Saved from middle school hell!

Filed under: Treats — posted by Breakup Girl @ 2:35 pm

Ah, middle school. The hellish crucible of hormones, homework, and heartache. (It’s not fun like high school, where everyone’s always bursting into song.) So here’s the book I wish I’d had stashed in my locker: Worst-Case Scenario Survival Handbook, The: Middle School (Worst Case Scenario Junior Editions) (co-written by FOBG Ben Winters). Sure coulda used it, say, at eighth-grade “prom,” when my zipper broke up with my dress shortly before my “date” broke up with me.

What about you? Any real-life middle school worst-case scenarios you care to share?


  1. One of many hellish experiences: In seventh grade, towards the beginning of the year, the class president took me aside into the locker room (I knew this would be Very Bad right then), made me promise not to cry, then told me I disgusted the entire class, and to keep out of sight — take the back stairs, don’t get to class early, or linger afterwards, or even go to lunch, and of course, don’t speak to anyone.

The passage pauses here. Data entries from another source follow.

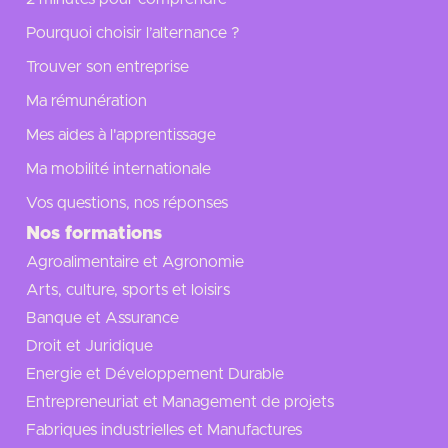
Pourquoi choisir l’alternance ?
Trouver son entreprise
Ma rémunération
Mes aides à l'apprentissage
Ma mobilité internationale
Vos questions, nos réponses
Nos formations
Agroalimentaire et Agronomie
Arts, culture, sports et loisirs
Banque et Assurance
Droit et Juridique
Energie et Développement Durable
Entrepreneuriat et Management de projets
Fabriques industrielles et Manufactures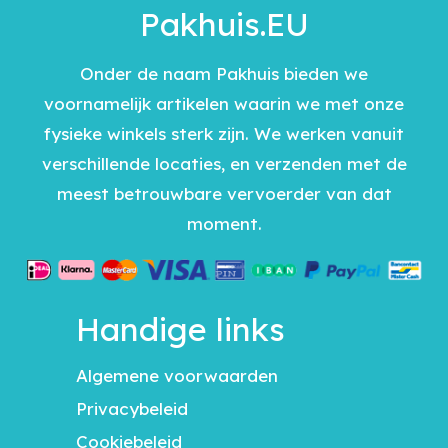
Pakhuis.EU
Onder de naam Pakhuis bieden we
voornamelijk artikelen waarin we met onze
fysieke winkels sterk zijn. We werken vanuit
verschillende locaties, en verzenden met de
meest betrouwbare vervoerder van dat
moment.
Handige links
Algemene voorwaarden
Privacybeleid
Cookiebeleid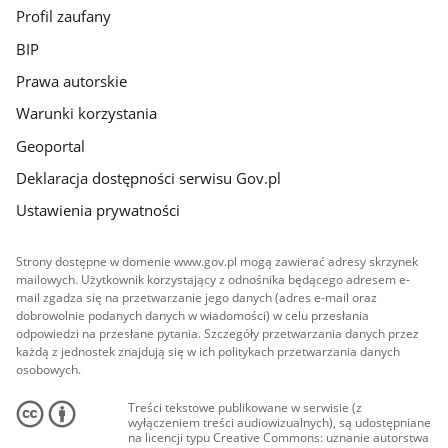
Profil zaufany
BIP
Prawa autorskie
Warunki korzystania
Geoportal
Deklaracja dostępności serwisu Gov.pl
Ustawienia prywatności
Strony dostępne w domenie www.gov.pl mogą zawierać adresy skrzynek
mailowych. Użytkownik korzystający z odnośnika będącego adresem e-
mail zgadza się na przetwarzanie jego danych (adres e-mail oraz
dobrowolnie podanych danych w wiadomości) w celu przesłania
odpowiedzi na przesłane pytania. Szczegóły przetwarzania danych przez
każdą z jednostek znajdują się w ich politykach przetwarzania danych
osobowych.
Treści tekstowe publikowane w serwisie (z
wyłączeniem treści audiowizualnych), są udostępniane
na licencji typu Creative Commons: uznanie autorstwa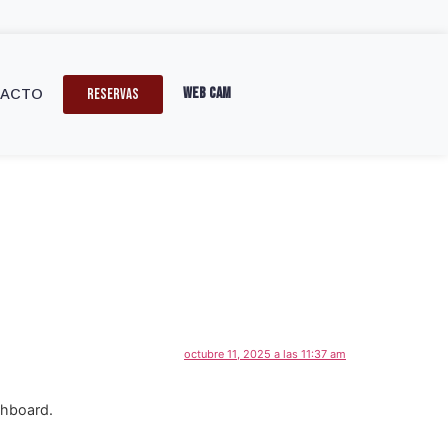
Web Cam
RESERVAS
TACTO
octubre 11, 2025 a las 11:37 am
shboard.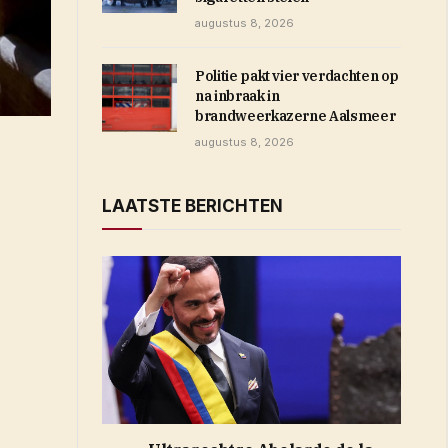
augustus 8, 2026
Politie pakt vier verdachten op
na inbraak in
brandweerkazerne Aalsmeer
augustus 8, 2026
LAATSTE BERICHTEN
 venster)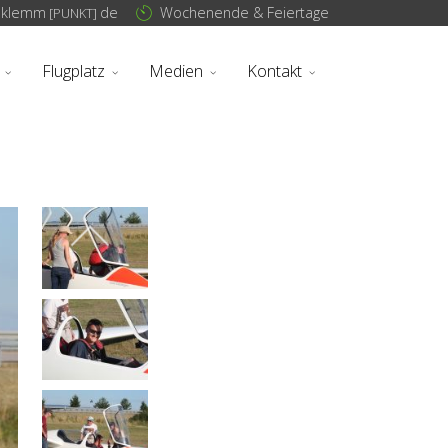
sklemm
de
Wochenende & Feiertage
[PUNKT]
Flugplatz
Medien
Kontakt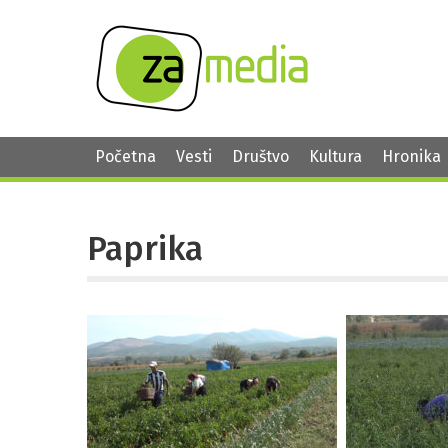
Početna
Vesti
Društvo
Kultura
Hronika
Paprika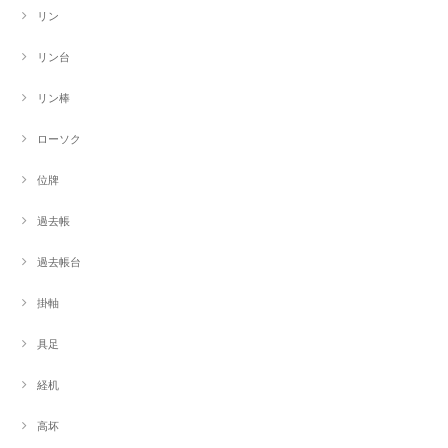
リン
リン台
リン棒
ローソク
位牌
過去帳
過去帳台
掛軸
具足
経机
高坏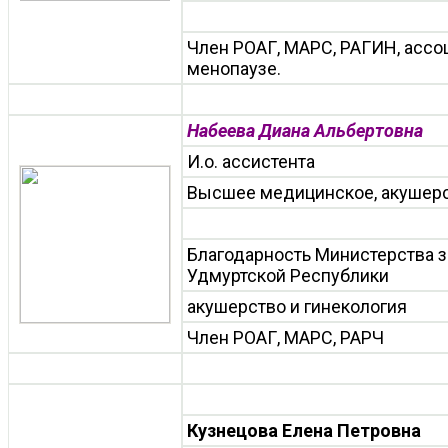
Член РОАГ, МАРС, РАГИН, ассо
менопаузе.
Набеева Диана Альбертовна
И.о. ассистента
Высшее медицинское, акушерс
Благодарность Министерства 
Удмуртской Республики
акушерство и гинекология
Член РОАГ, МАРС, РАРЧ
Кузнецова Елена Петровна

Ever. Then she threatened me not to tell anyone. (Or else.) And it was all downhill from there until I went away to boarding school. I’m still scarred.

    Comment by Honore — April 22, 2009 @ 2:51 pm

  2. This didn’t happen to me but a gal in 7th grade named Adina used to wear her hair in two braids. She was very sweet and studios and somewhat quiet. There was another girl named Cindy. She was kind of a tough kid, fairly strong Boston accent, the kind of gal you’d get out of the way for since she might bodycheck you (or so you feared). Anyway, one day (and this is all according to a friend of mine who witnessed it), Cindy was picking on Adina, goading her, but Adina, true to form (and probably very frustratingly to Cindy) would not engage or react to the taunting. Finally Cindy accused, “Who do ya think ya aaarree? Fucking Laura Ingalls?” and then said she was going to jump Adina after school.

    Comment by Sara — April 22, 2009 @ 3:00 pm

  3. What about those wonderful new bodies we started getting in middle school? I got my first period during school, but didn’t realize that i had a huge stain on the back of my jeans. So of course, a boy noticed, and practically screamed “Did you WET your PANTS????” across the lunchroom. I spent the rest of the day with my jacket tied around my waist, mortified.